I ran a hand over my face and moved through this strange space. There was no pain here, no hollow throb within my chest. There was none of the coldness of resurrection. It was also not the strange place I usually found myself in while my soul waited for my body to revive. No bright colors or scent of spices on the air—no long-forgotten god I never spoke of there to share my pain with.

Though it was unfamiliar, I thought I recognized the magic flowing through the air, the hum of power vibrating against my skin. A star shot across the sky to my left, a beacon of light flaring across the dark before dying out. My feet carried me in slow steps toward the dying star as I tapped my chest, searching deep within my power for an echo of the bond.

It was there, but silent, a string hanging limp within eternity. I could not pluck the cord, nor follow it to Oralia. Instead, it was merely the acknowledgment of our bond, the understanding that should we be reunited, it too would live on.

Memories came back slowly through flashes of pain and bright light. The agony of the arrows piercing my skin. The last breath of my magic pushed out to carry Oralia through the mist along with her guard, who I knew would protect her with his life. Mecrucio and Aelestor would need to stay hidden within Aethera so they could pass information to Oralia and the others.

Her face swam behind my lids, the blood splattered across her cheeks, pale lips drawn back as she screamed my name. But I did not want to carry the horrible memory. Not when so much of my existence was nothing but ice and violence and blood. I would not allow Typhon to destroy this too.

And so, instead, I remembered the look on her face as she’d strode into my rooms, hair wild and skin flushed. Her sapphire dress had clung to the curve of her waist, her bitten lips were pink, and her fingers tangled in front of her skirts.

I want you, Ren , she had said. Her first admission of her feelings for me.

That was the memory I would carry, not her horror as her mate was wrenched limb from limb.

Soft grass appeared beneath me. The sweet scent of it heavy on the air with each step. The night was dark, casting the grass and the forest beyond into shadow. These woods were unlike any I’d seen in millennia—a forest so thick one could not walk in a straight line. I slipped through the trunks, learning their rough texture and trailing my fingers across the soft spines dripping from branches.

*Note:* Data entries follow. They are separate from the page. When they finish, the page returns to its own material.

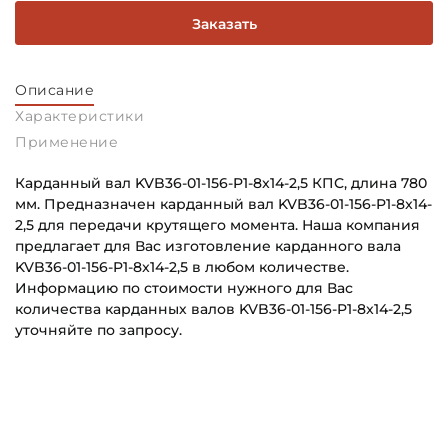
Заказать
Описание
Характеристики
Применение
Карданный вал KVB36-01-156-P1-8x14-2,5 КПС, длина 780
мм. Предназначен карданный вал KVB36-01-156-P1-8x14-
2,5 для передачи крутящего момента. Наша компания
предлагает для Вас изготовление карданного вала
KVB36-01-156-P1-8x14-2,5 в любом количестве.
Информацию по стоимости нужного для Вас
количества карданных валов KVB36-01-156-P1-8x14-2,5
уточняйте по запросу.
Способ фиксации Соединения 1:
Основное назначение:
Болты
Для промышленного оборудования
Тип соединения 1:
Категория: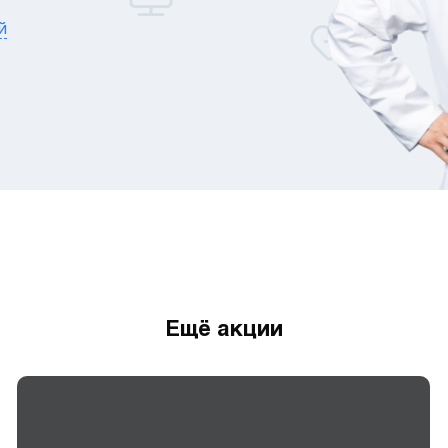
й
Ещё акции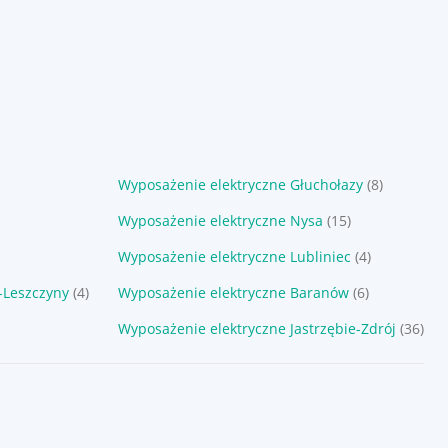
Wyposażenie elektryczne Głuchołazy
(8)
Wyposażenie elektryczne Nysa
(15)
Wyposażenie elektryczne Lubliniec
(4)
-Leszczyny
(4)
Wyposażenie elektryczne Baranów
(6)
Wyposażenie elektryczne Jastrzębie-Zdrój
(36)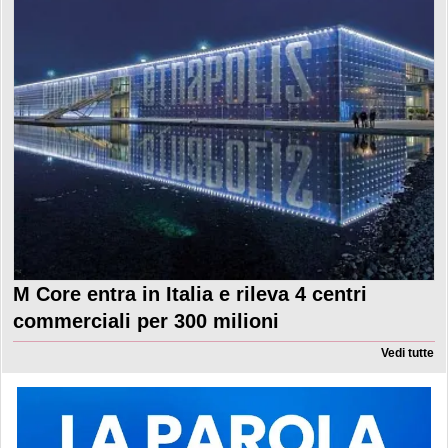
M Core entra in Italia e rileva 4 centri
commerciali per 300 milioni
Vedi tutte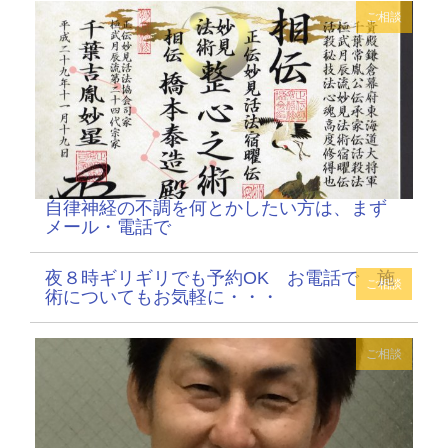
ご相談
自律神経の不調を何とかしたい方は、まず
メール・電話で
夜８時ギリギリでも予約OK お電話で 施
ご相談
術についてもお気軽に・・・
ご相談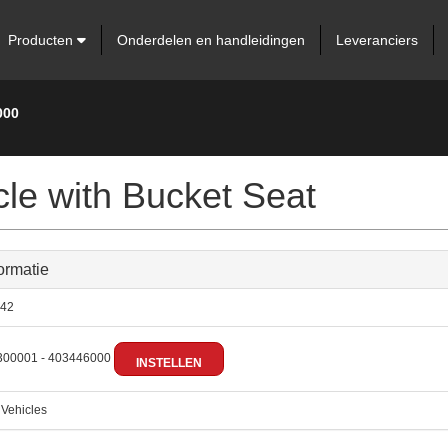
Producten
Onderdelen en handleidingen
Leveranciers
000
le with Bucket Seat
ormatie
42
00001 - 403446000
INSTELLEN
:
Vehicles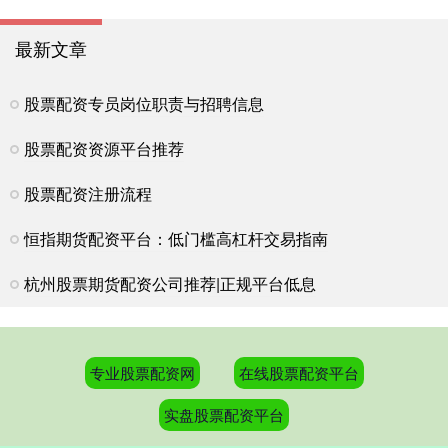
最新文章
股票配资专员岗位职责与招聘信息
股票配资资源平台推荐
股票配资注册流程
恒指期货配资平台：低门槛高杠杆交易指南
杭州股票期货配资公司推荐|正规平台低息
专业股票配资网
在线股票配资平台
实盘股票配资平台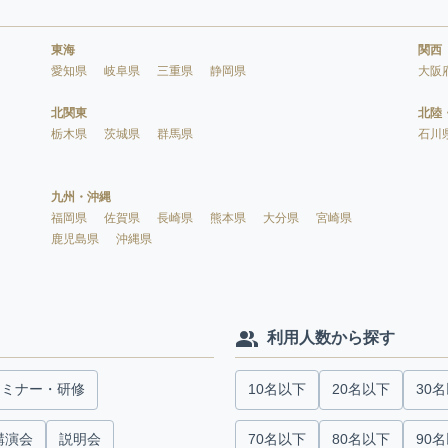
東海
関西
愛知県
岐阜県
三重県
静岡県
大阪
北関東
北陸
栃木県
茨城県
群馬県
石川
九州・沖縄
福岡県
佐賀県
長崎県
熊本県
大分県
宮崎県
鹿児島県
沖縄県
利用人数から探す
セミナー・研修
10名以下
20名以下
30
講演会
説明会
70名以下
80名以下
90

I thought perhaps I knew this place from my childhood if one could call it such a thing when time had not yet been created. It was an era of my existence I struggled to quantify as events did not move in a linear fashion but merely overlapped one on top of the other. It was a sense of being and an acknowledgment of those around me—gods who had survived after the Great Mothers created the first moment and others who had been lost to us through creation, never to be seen again.

The dense forest lightened as I walked, untouched by thirst or fatigue, as it had been before time. I stepped between two thick trunks, finding a wide clearing with a single fallen tree cast within as if its fellows were in mourning. The bark was rough beneath my palm and dry save for the moss climbing up one side.

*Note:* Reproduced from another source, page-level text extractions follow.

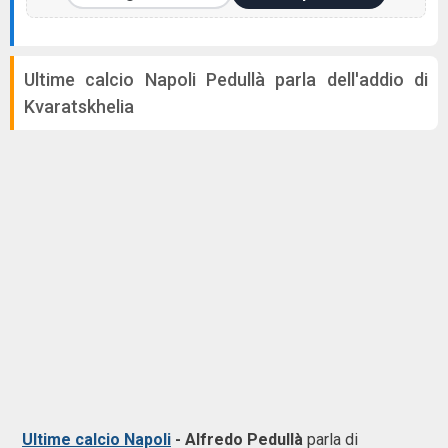
Ultime calcio Napoli Pedullà parla dell'addio di
Kvaratskhelia
Ultime calcio Napoli
- Alfredo Pedullà
parla di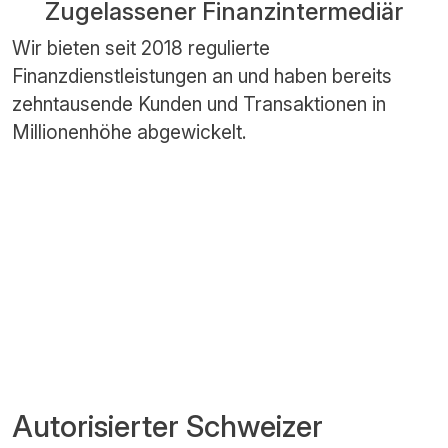
Zugelassener Finanzintermediär
Wir bieten seit 2018 regulierte
Finanzdienstleistungen an und haben bereits
zehntausende Kunden und Transaktionen in
Millionenhöhe abgewickelt.
Autorisierter Schweizer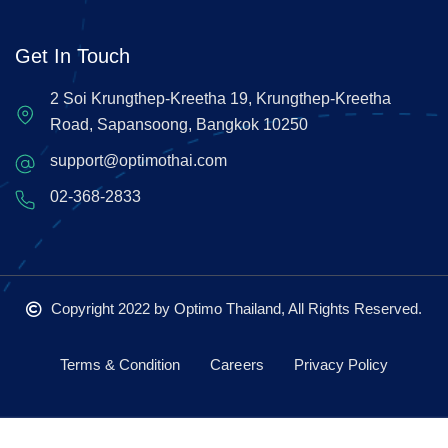
Get In Touch
2 Soi Krungthep-Kreetha 19, Krungthep-Kreetha
Road, Sapansoong, Bangkok 10250
support@optimothai.com
02-368-2833
Copyright 2022
by Optimo Thailand, All Rights Reserved.
Terms & Condition
Careers
Privacy Policy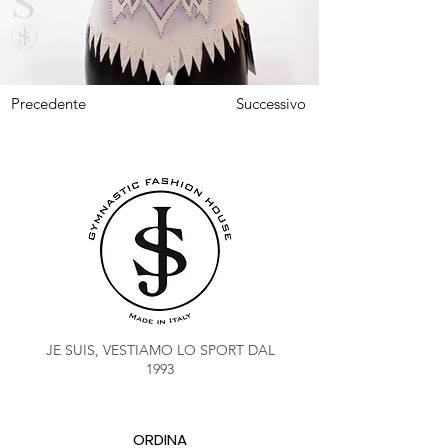
Precedente
Successivo
JE SUIS, VESTIAMO LO SPORT DAL
1993
ORDINA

Was this to be my existence now: an endless wandering through this forest until I grew mad with grief? I sighed, squatting down to observe the decay rotting through the bark against the grass. Relief swam through my veins.

Decay meant time. I was not beyond it. Though I was somewhere else, I still was . Which meant, perhaps, there was a way out.

“I do not know if there is a way out,” a voice murmured.

I jolted to my feet. My heartbeat hammered in my veins while I spun toward the voice. My throat clenched and I stumbled toward a woman with long black hair waving around her face, a gentle smile pulling at the corners of her mouth. Silvery wings flared behind her, each flutter sending shimmering light into the sky. She held out her luminous pale arms, fingers spread wide as stars dripped from her palms.

And though I was taller than she, I fell into her embrace as a boy might while she cradled the back of my head tenderly. She made a comforting sound, rocking me from side to side. I gripped her tightly for another heartbeat before pulling back to touch her cheeks and gaze into her eyes—the same size and shape as mine. She did the same, pushing back my hair as she drank me up as greedily as I did her.

“ Maelith ,” I breathed.

The smile on her face was sad as she touched the space between my brows.

“Oh, my son…what ruin you and your brother have wrought.”